Where To Go From Here?

It is perhaps no panacea that will fix the problem, but there are ways in which progress can be made. UN refugee agency special envoy Angelina Jolie, who has famously campaigned to raise awareness of the issue of sexual violence in war, has promised a number of UN-backed solutions in both her speeches and articles, calling on the international community to work together to employ more women troops, gather more evidence against such crimes, improve monitoring and strengthening the voices of survivors.

Photos for DSW. Brian OTIENO/DSW

At Right By Her, we are working hard to highlight the issues to decision makers in both the African Union and the European Union through our State of African Women report. The report highlights the gaps between what women’s rights were promised when the Maputo Protocol was endorsed by 51 of 54 African governments 15 years ago are, and the realities that they face today. Chapter 5 focuses on Gender Based Violence Against Women and naturally looks at the situation of violence against women in conflict.
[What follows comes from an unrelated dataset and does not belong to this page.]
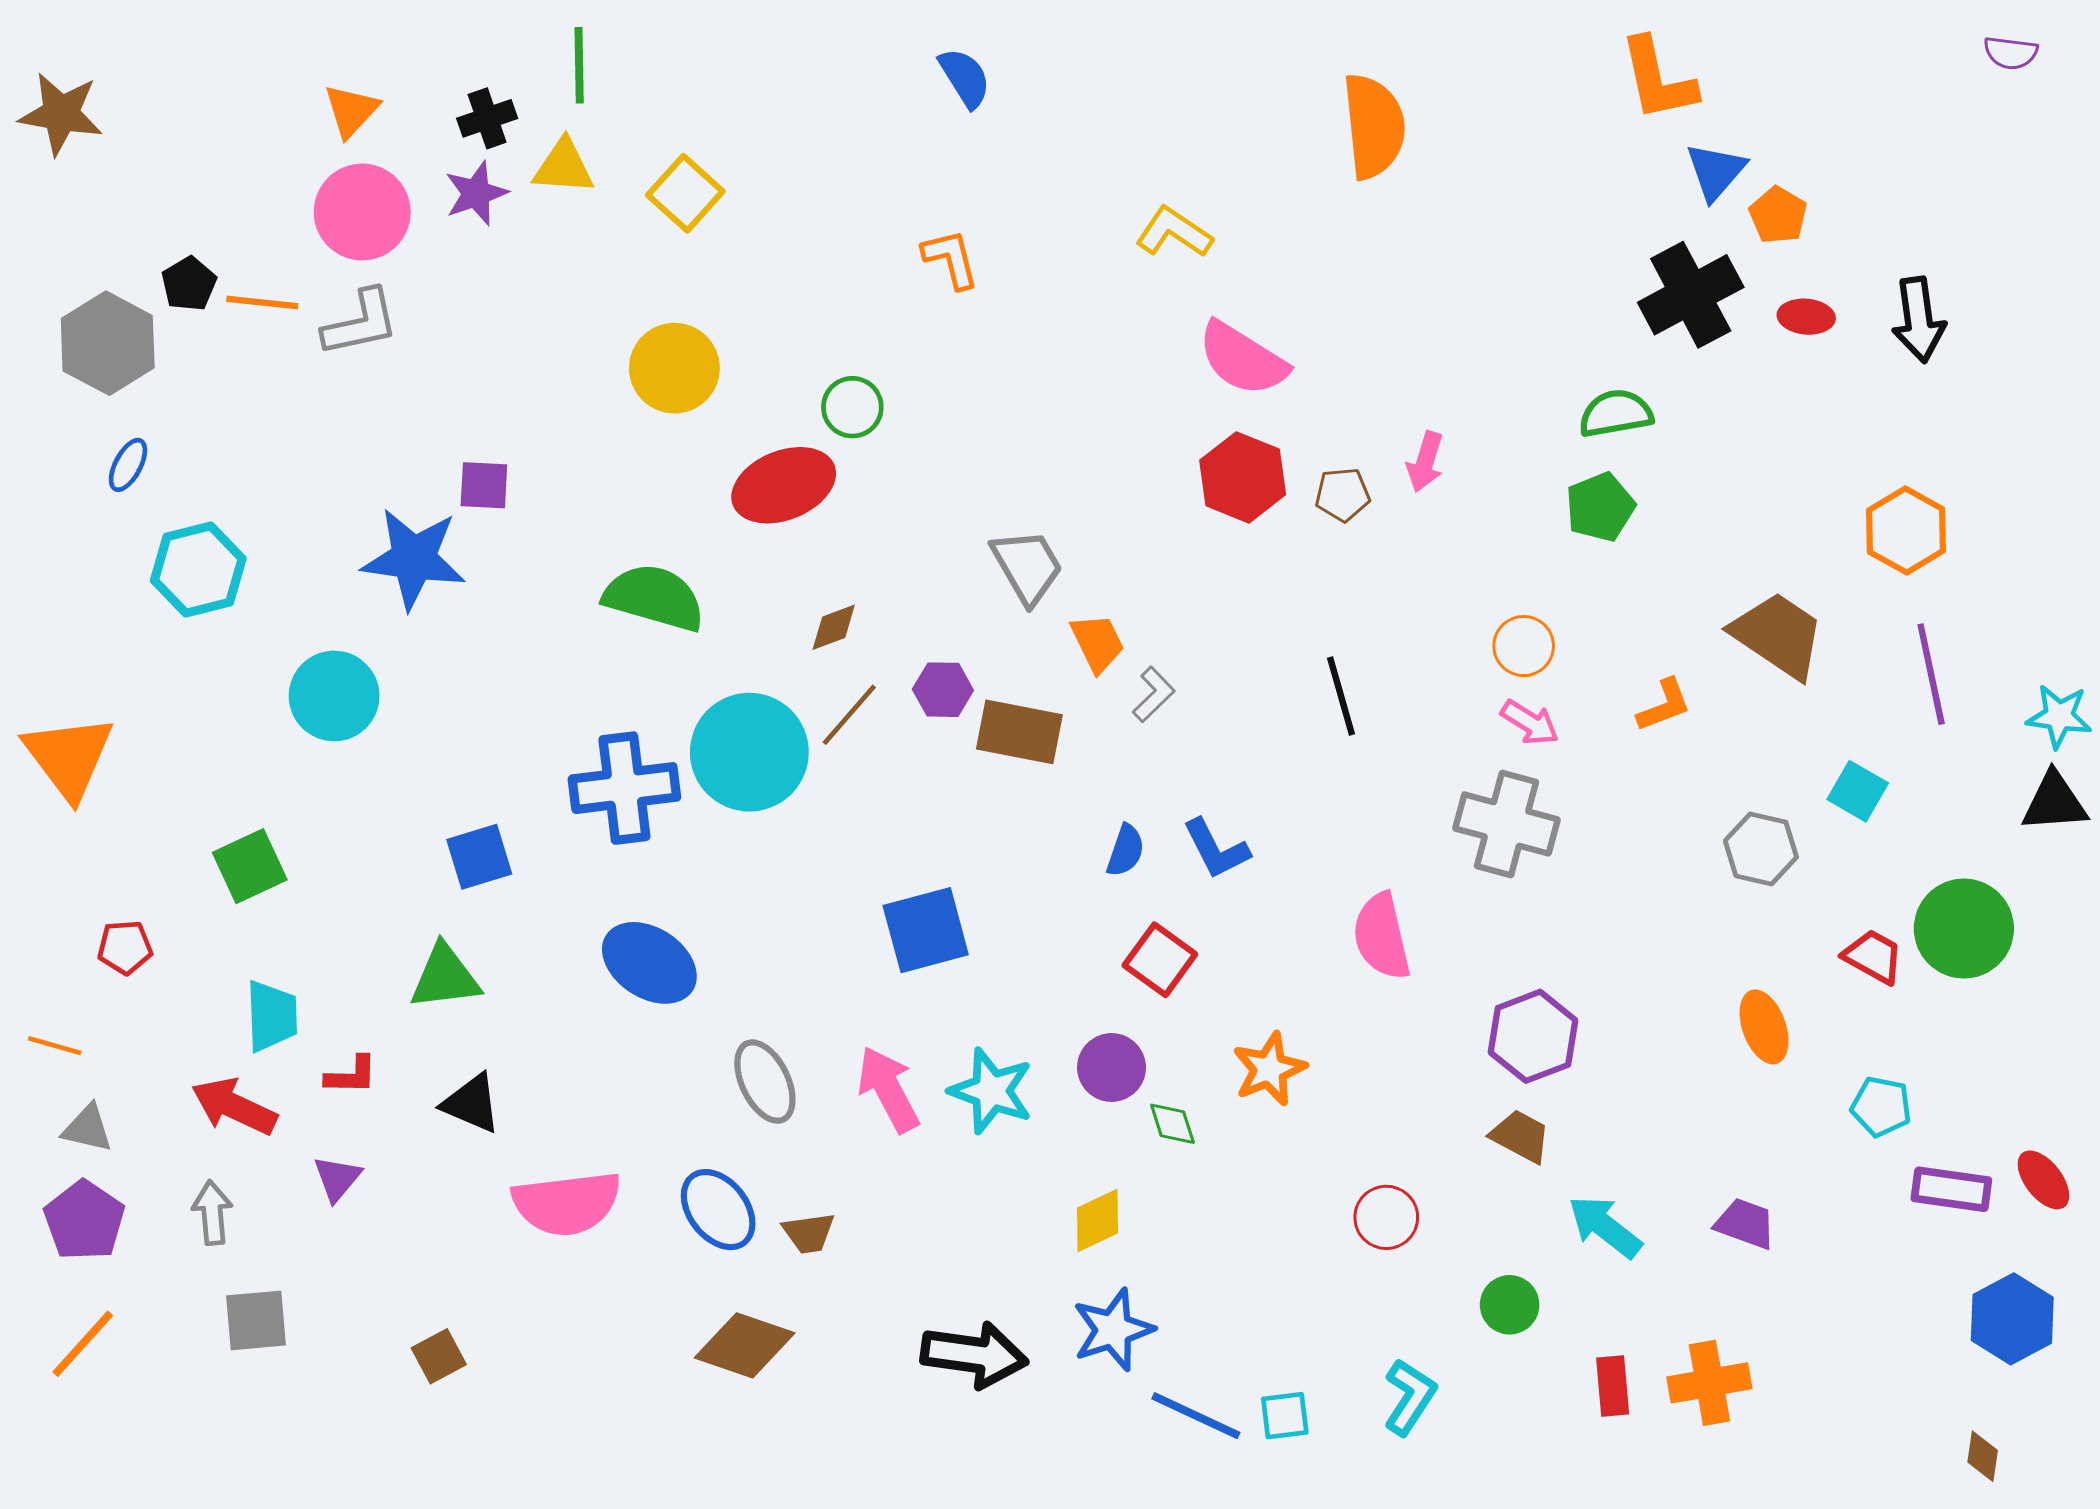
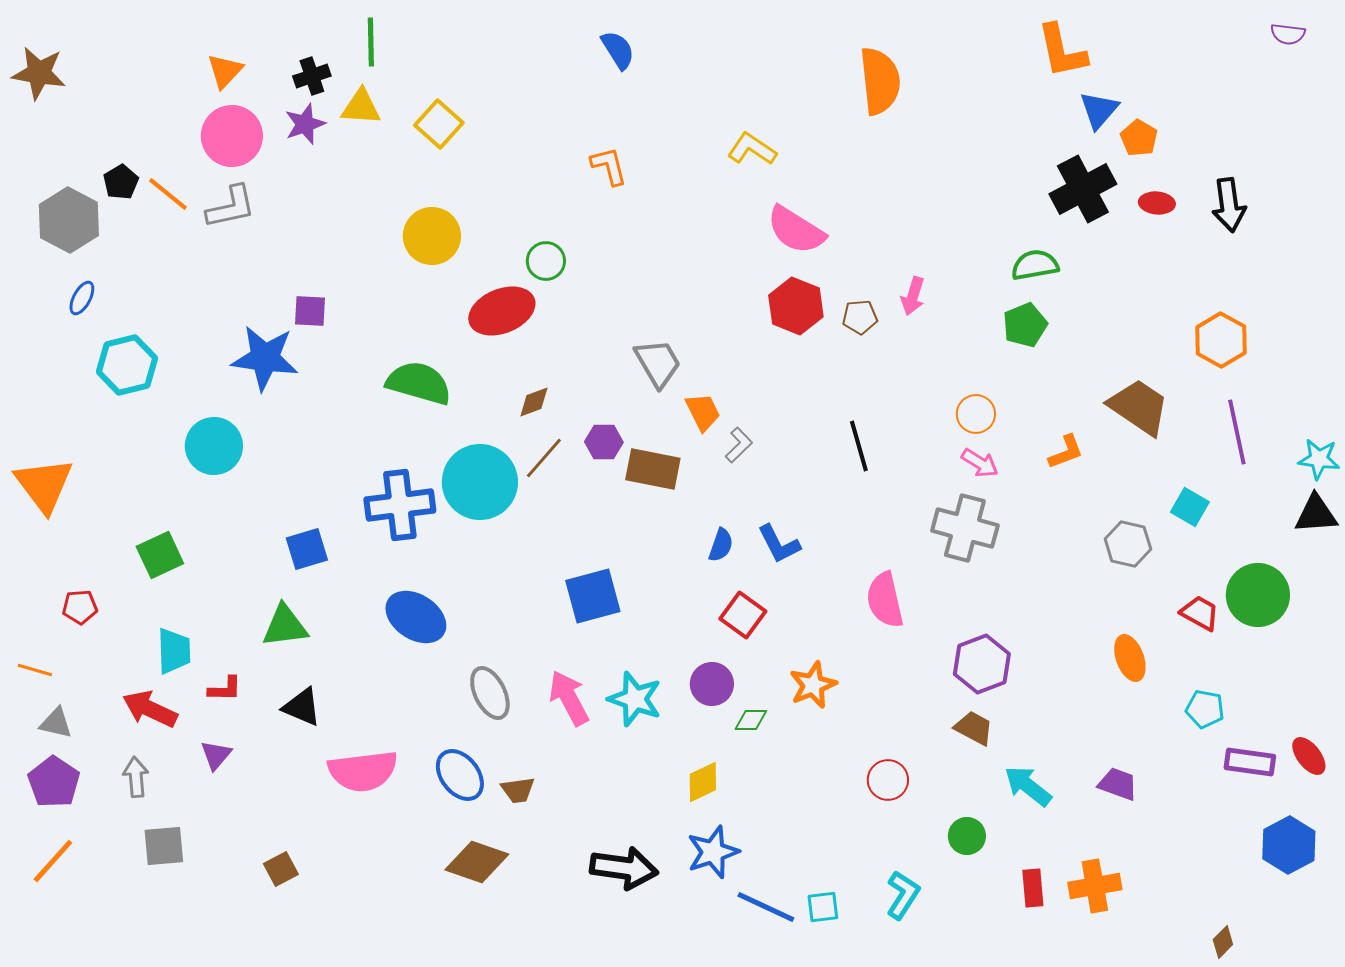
orange line: (262, 303) -> (168, 194), turned 33
green diamond: (1172, 1124) -> (751, 720), turned -72
brown diamond: (1983, 1456) -> (1223, 942), moved, turned 36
A series of articles in the Protocol clearly commit to protecting women in conflict areas. Art. 11 (on protection of women in armed conflicts) requires state parties to ‘protect civilians including women, irrespective of the population to which they belong, in the event of armed conflict’ (Art. 11.2) and ‘protect asylum seeking women, refugees, returnees and internally displaced persons, against all forms of violence, rape and other forms of sexual exploitation’ (Art. 11.3). However, as we have seen, there is a long way to go. The report explores each area of Africa, assessing the situation and highlighting key gaps and contestations in each. Our consortium of 8 partners are campaigning to decision makers primarily in the European and African Unions to make sure that what was promised is honoured across Africa, as well as training civil society organisations work towards their goals more effectively.

Perhaps the most fundamental shift in attitude that can act as a catalyst to fundamental change in this particular area was articulated by Zainab Bangura, the U.N.’s special representative on sexual violence in conflict, where the International Community accepts that sexual violence in war is not just a “second-class crime that happens to second-class citizens”, but a heinous and punishable offence.